3 tips on making sexual intimacy in marriage better in 2018:
1. Address sexual struggles.
Ugh. Can you even believe I started here? Oh the irony, considering I’m an optimist.
It sucks when there are sexual struggles in a marriage, but the research (formal and informal) doesn’t lie on this.
If we don’t address what plagues and torments our relationships, the struggles tend to just cause more distance, not less. This is true about all relationship struggles, including sexual struggles.
And I know that many of you who are faithful followers of my blog have tried to address the struggles, to no avail. I encourage you to try again, and if such pleas are still falling on deaf ears, then proactively do something different that is within your own control.
Here are a few ideas…
Seek a Christian counselor to hopefully gain some professional insights, practical coping strategies, and new communication tools.
Dig into your relationship with God.
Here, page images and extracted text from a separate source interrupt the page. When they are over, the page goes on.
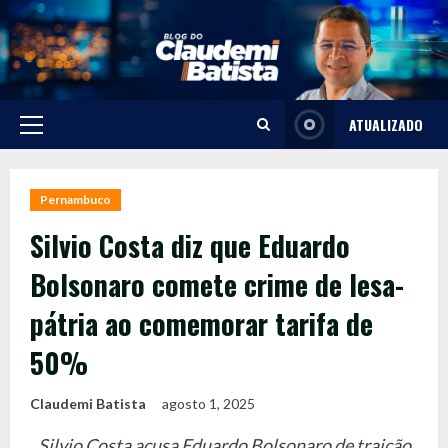
Skip
to
content
ATUALIZADO
Primary
Menu
Pernambuco
Silvio Costa diz que Eduardo
Bolsonaro comete crime de lesa-
pátria ao comemorar tarifa de
50%
Claudemi Batista
agosto 1, 2025
Silvio Costa acusa Eduardo Bolsonaro de traição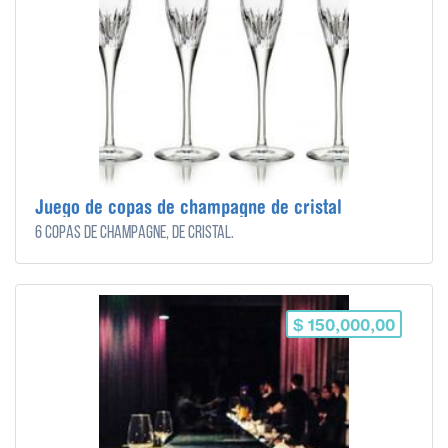
Juego de copas de champagne de cristal
6 copas de champagne, de cristal.
$ 150,000,00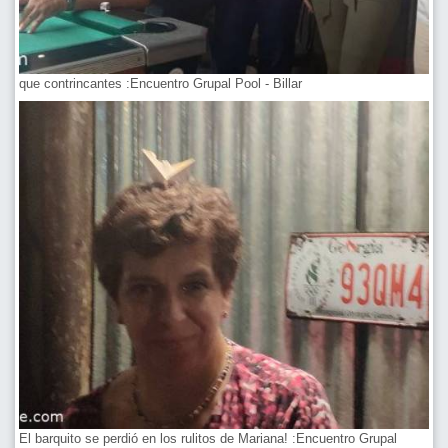
que contrincantes :Encuentro Grupal Pool - Billar
El barquito se perdió en los rulitos de Mariana! :Encuentro Grupal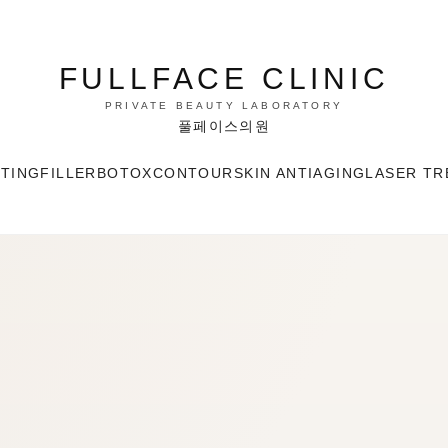
FULLFACE CLINIC
PRIVATE BEAUTY LABORATORY
풀페이스의원
FTING
FILLER
BOTOX
CONTOUR
SKIN ANTIAGING
LASER TR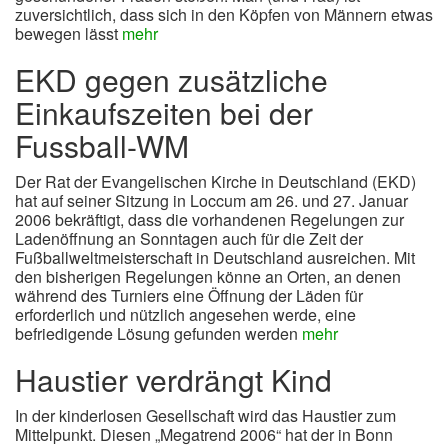
zuversichtlich, dass sich in den Köpfen von Männern etwas
bewegen lässt
mehr
EKD gegen zusätzliche
Einkaufszeiten bei der
Fussball-WM
Der Rat der Evangelischen Kirche in Deutschland (EKD)
hat auf seiner Sitzung in Loccum am 26. und 27. Januar
2006 bekräftigt, dass die vorhandenen Regelungen zur
Ladenöffnung an Sonntagen auch für die Zeit der
Fußballweltmeisterschaft in Deutschland ausreichen. Mit
den bisherigen Regelungen könne an Orten, an denen
während des Turniers eine Öffnung der Läden für
erforderlich und nützlich angesehen werde, eine
befriedigende Lösung gefunden werden
mehr
Haustier verdrängt Kind
In der kinderlosen Gesellschaft wird das Haustier zum
Mittelpunkt. Diesen „Megatrend 2006“ hat der in Bonn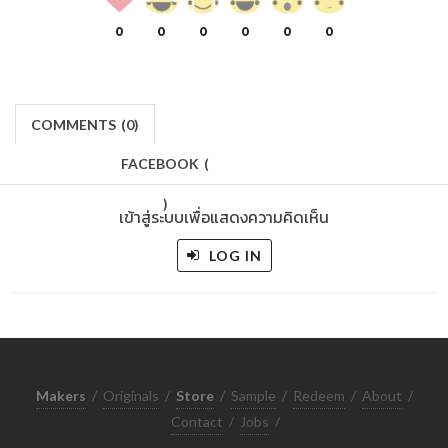
0
0
0
0
0
0
COMMENTS
(
0)
FACEBOOK
(
)
เข้าสู่ระบบเพื่อแสดงความคิดเห็น
LOG IN
Makers
/
Originals
/
Store
/
Sample
/
Redeem
/
About
/
Contact
/
Jobs
/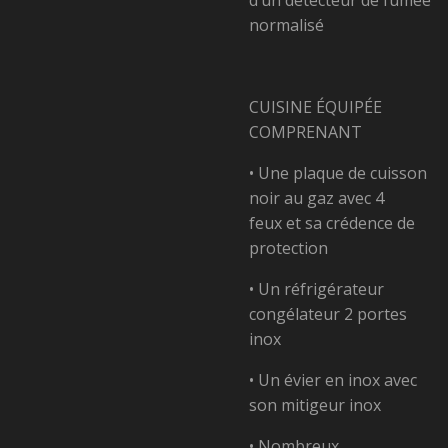
d’un détecteur de fumée
normalisé
CUISINE ÉQUIPÉE
COMPRENANT
• Une plaque de cuisson
noir au gaz avec 4
feux
et sa crédence de
protection
• Un réfrigérateur
congélateur 2 portes
inox
• Un évier en inox avec
son mitigeur inox
• Nombreux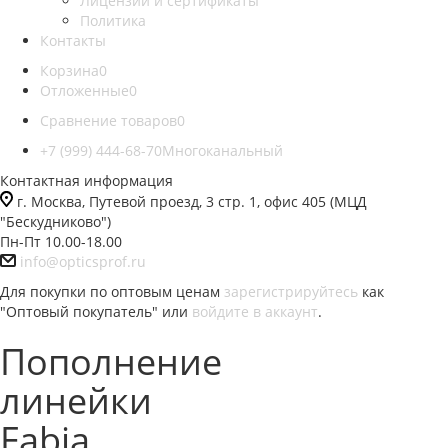
Лицензии и сертификаты
Политика
Контакты
Корзина
0
Отложенные
0
Сравнение товаров
0
+7 (999) 444-68-70
Многоканальный
Контактная информация
г. Москва, Путевой проезд, 3 стр. 1, офис 405 (МЦД
"Бескудниково")
Пн-Пт 10.00-18.00
info@opticsprof.ru
Для покупки по оптовым ценам
зарегистрируйтесь
как
"Оптовый покупатель" или
войдите в аккаунт
.
Пополнение
линейки
Fabia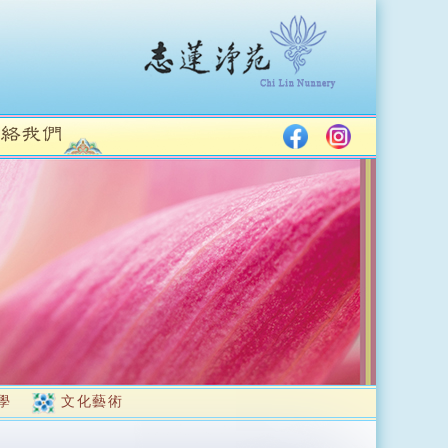
學
文化藝術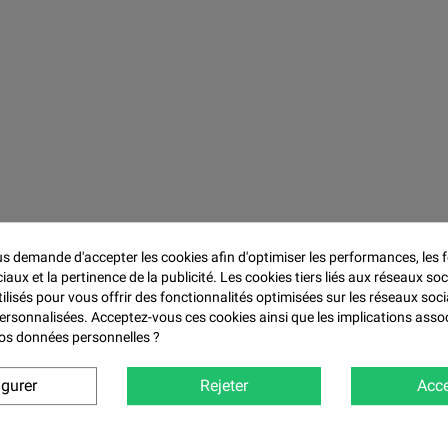

 demande d'accepter les cookies afin d'optimiser les performances, les f
aux et la pertinence de la publicité. Les cookies tiers liés aux réseaux soc
tilisés pour vous offrir des fonctionnalités optimisées sur les réseaux soci
personnalisées. Acceptez-vous ces cookies ainsi que les implications asso
 vos données personnelles ?
igurer
Rejeter
Acce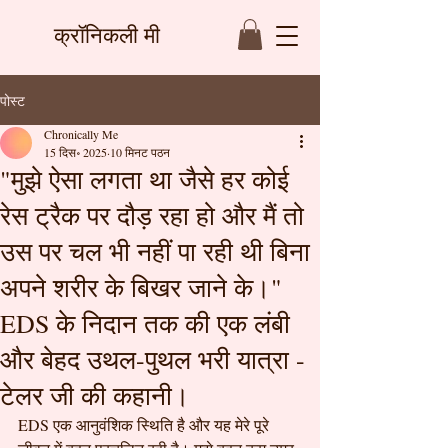
क्रॉनिकली मी
पोस्ट
Chronically Me
15 दिस॰ 2025
10 मिनट पठन
"मुझे ऐसा लगता था जैसे हर कोई
रेस ट्रैक पर दौड़ रहा हो और मैं तो
उस पर चल भी नहीं पा रही थी बिना
अपने शरीर के बिखर जाने के।"
EDS के निदान तक की एक लंबी
और बेहद उथल-पुथल भरी यात्रा -
टेलर जी की कहानी।
EDS एक आनुवंशिक स्थिति है और यह मेरे पूरे 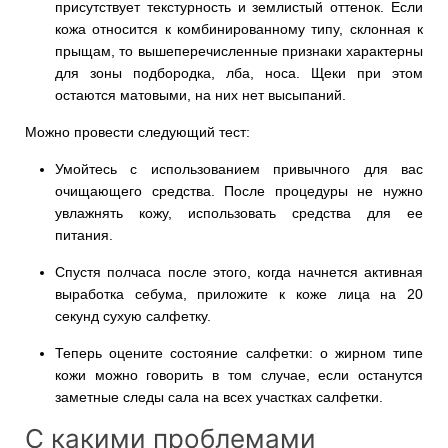
присутствует текстурность и землистый оттенок. Если
кожа относится к комбинированному типу, склонная к
прыщам, то вышеперечисленные признаки характерны
для зоны подбородка, лба, носа. Щеки при этом
остаются матовыми, на них нет высыпаний.
Можно провести следующий тест:
Умойтесь с использованием привычного для вас
очищающего средства. После процедуры не нужно
увлажнять кожу, использовать средства для ее
питания.
Спустя полчаса после этого, когда начнется активная
выработка себума, приложите к коже лица на 20
секунд сухую салфетку.
Теперь оцените состояние салфетки: о жирном типе
кожи можно говорить в том случае, если останутся
заметные следы сала на всех участках салфетки.
С какими проблемами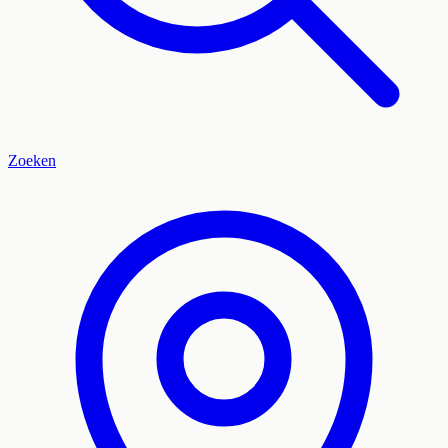
Zoeken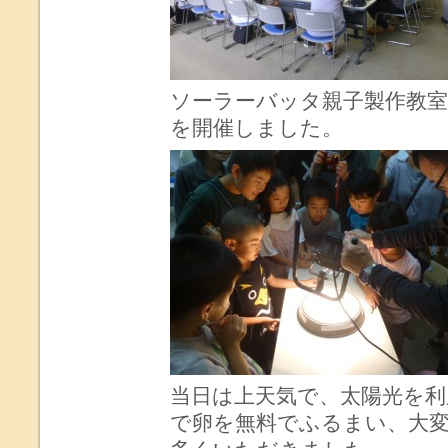
ソーラーバッタ親子製作教
を開催しました。
当日は上天気で、太陽光を
で卵を無料でふるまい、大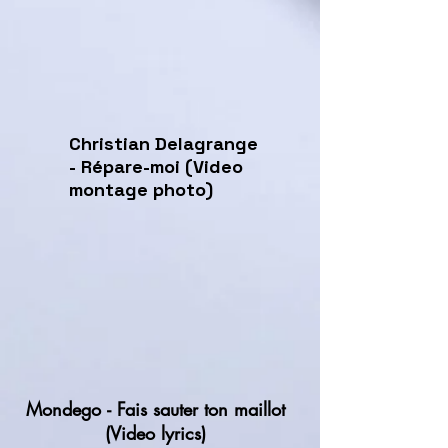
Christian Delagrange
- Répare-moi (Video
montage photo)
Mondego
- Fais sauter ton maillot
(Video lyrics)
I never cease to be amazed that when I humble myself and actually seek God and pray for my marriage, I often feel more at peace (even if my spouse doesn’t change). There is comfort and peace from God that nothing on earth will ever replicate, and we’d be wise to avail ourselves of this resource.
Improve your own physical health. Exercising and eating healthy generally give us a better outlook on life and help us have more energy. A little physical self care is good investment.
My heart isn’t to suggest that the above are easy fixes to deep relational pain. My heart is simply to encourage you to do something different in your own life that may help sustain you.
2. Remember that friendship will always be the best foreplay.
After church one day recently, my husband and I decided to go grocery shopping. Rarely (like hardly ever) do we grocery shop together.
While meandering through the aisles is a rather mundane task, it occurred to me that it also is the type of thing a husband and a wife who are friends would do.
Now I’m not telling you to simply go grocery shopping together. What I’m saying is that when we build intimacy with our clothes on — when we invest in our friendship and presence with each other — we are laying groundwork for other intimacy.
I don’t know your marriage, but I encourage you to figure out where you can be a better friend to your spouse. I’m convinced friendship is good foreplay.
3. Talk about what you find sexually pleasurable — while having sex (and while clothed).
I’ve often said that for all our strides in communication, we can become a bit tongue tied or paralyzed when trying to communicate what feels good sexually. Yet doesn’t it stand to reason that the two people having sex should be able to say what feels good?!
My experience has been that talking about sexual pleasure only gets easier by more talking and more expression. Tell your spouse what feels good, and the more specific and more timely you can be, the better.
Likewise, ask your spouse what feels good. The question, “Does this feel good?” seems so basic, but it can do wonders when posed during foreplay, lovemaking and passionate connection. Such a question isn’t just a request for information, but more importantly grants encouragement for your spouse to speak up, proclaim “yes” or offer redirection and guidance.
Relying alone on assumption rarely ushers us into profound sexual pleasure. Much better odds with actually talking with each other.
So of the above suggestions, which one are you most willing to embrace in 2018?